Parker scowled at his friend.

“I don’t know that I have to explain everything I do to you,” he said savagely. “I changed my mind about taking the captaincy. I’m not sure that I want to play, anyhow. The way things are here, with this Merriwell as universal coach, there’s no special honor about being captain of a Yale team any more.”

Paul Foote, an undersized, ill-favored youth, who was smoking cigarettes at a great rate, lighting one as fast as he finished the one before it, whistled.
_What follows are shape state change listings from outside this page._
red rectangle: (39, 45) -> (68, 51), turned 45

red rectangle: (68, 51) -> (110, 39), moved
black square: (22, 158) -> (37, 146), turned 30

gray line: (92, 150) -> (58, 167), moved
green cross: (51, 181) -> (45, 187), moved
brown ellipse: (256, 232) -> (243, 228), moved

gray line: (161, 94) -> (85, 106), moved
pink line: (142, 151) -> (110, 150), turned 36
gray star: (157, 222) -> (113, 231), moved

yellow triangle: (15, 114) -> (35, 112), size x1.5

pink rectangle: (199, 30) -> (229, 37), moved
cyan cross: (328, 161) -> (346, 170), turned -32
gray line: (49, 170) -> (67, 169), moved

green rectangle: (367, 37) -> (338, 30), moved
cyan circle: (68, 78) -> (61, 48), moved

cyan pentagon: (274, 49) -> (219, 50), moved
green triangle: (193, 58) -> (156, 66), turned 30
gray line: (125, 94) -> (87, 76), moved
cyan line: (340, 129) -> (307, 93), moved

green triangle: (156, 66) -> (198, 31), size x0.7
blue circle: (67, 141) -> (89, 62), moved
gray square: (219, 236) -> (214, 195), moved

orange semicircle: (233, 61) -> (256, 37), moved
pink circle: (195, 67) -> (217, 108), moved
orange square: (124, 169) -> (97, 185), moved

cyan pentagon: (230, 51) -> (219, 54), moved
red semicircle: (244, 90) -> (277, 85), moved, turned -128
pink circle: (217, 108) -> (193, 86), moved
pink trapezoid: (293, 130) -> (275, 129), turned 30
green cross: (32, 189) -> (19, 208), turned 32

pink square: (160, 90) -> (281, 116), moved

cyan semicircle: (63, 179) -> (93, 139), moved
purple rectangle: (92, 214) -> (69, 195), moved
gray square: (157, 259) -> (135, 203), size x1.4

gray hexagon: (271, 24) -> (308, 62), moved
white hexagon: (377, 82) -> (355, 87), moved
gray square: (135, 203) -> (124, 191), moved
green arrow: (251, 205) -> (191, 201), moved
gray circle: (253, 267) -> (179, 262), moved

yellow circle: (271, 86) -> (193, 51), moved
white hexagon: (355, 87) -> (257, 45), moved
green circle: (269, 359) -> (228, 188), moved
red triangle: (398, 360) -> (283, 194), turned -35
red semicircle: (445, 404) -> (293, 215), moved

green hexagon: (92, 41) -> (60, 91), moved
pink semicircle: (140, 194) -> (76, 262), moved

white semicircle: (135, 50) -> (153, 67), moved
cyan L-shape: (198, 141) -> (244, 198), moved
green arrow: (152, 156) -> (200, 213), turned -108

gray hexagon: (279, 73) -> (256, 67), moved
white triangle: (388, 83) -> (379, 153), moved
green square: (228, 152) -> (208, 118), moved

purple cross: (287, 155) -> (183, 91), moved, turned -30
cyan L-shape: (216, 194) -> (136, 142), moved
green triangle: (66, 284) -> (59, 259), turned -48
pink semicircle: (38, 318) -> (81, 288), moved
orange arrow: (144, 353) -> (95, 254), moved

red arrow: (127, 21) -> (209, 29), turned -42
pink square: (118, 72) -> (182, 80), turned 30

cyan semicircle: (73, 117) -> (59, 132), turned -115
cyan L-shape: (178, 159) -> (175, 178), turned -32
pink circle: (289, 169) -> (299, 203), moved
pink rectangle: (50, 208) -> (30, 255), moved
“So it’s Merriwell, is it?” he said, with an unpleasant smile, that didn’t make him look at all good-natured. “Funny how he bluffs all you big men out! First Taylor and Gray—now you. And even old Steve Carter. Steve used to be a good fellow. He trained with our crowd, and he was all primed to run for the baseball captaincy. Now he stays home nights and does his lessons, and he acts as if he thought Dick Merriwell was a little tin god on wheels. I thought better of you, though, Wes; honest, I did.”

Parker got up and wandered morosely about the room.

“If you think I’m scared of this fellow, Foote,” he said, “you’re jolly well mistaken. I’m going to take him out some time and give him the worst licking he ever had. But he’s got the whole college with him. What’s the use of fighting him? No matter what I said, he’d have most of the fellows with him, and I’d be powerless against that sort of thing. You know that as well as I do.”

“That’s the trouble with you big, beefy fellows,” said Foote disgustedly. “You haven’t any brains. That’s the reason I haven’t any use for you athletes—or most of you. I wouldn’t go across the street to get a ‘Y’ myself. But my dad thinks it’s a great thing. He rowed on the crew here twenty-five years ago, and he’s promised me a trip to Europe after I graduate and an increase of a thousand in my allowance if I get my ‘Y’ next fall. That’s the only reason I’ve gone in for football.”

“Well,” said Parker, with a little satisfaction in being able to insult this weakling, “you’ve got about as much chance of getting a ‘Y’ here as I have of being president of the Y. M. C. A. So you can make up your mind to go without that extra money and go to work as soon as you graduate.”

“That’s why I want you to do Merriwell up,” said Foote cheerfully. “It can be done, you know. Make him look ridiculous. Get the whole college laughing at him. Hit at him through his pets. Then you’ll draw his teeth. And you can’t lick him in a fight, anyhow. He’s too good for you—unless you wear knuckle dusters or something like that. Strategy—that’s what you need to beat him. And you couldn’t think up a scheme in a thousand years.”

Parker was furious. But he had an idea that Foote was right. He had tried his hand in a battle of wits with the universal coach, and had been pretty badly beaten. Therefore, he was not anxious to repeat the experiment unless he was sure of success.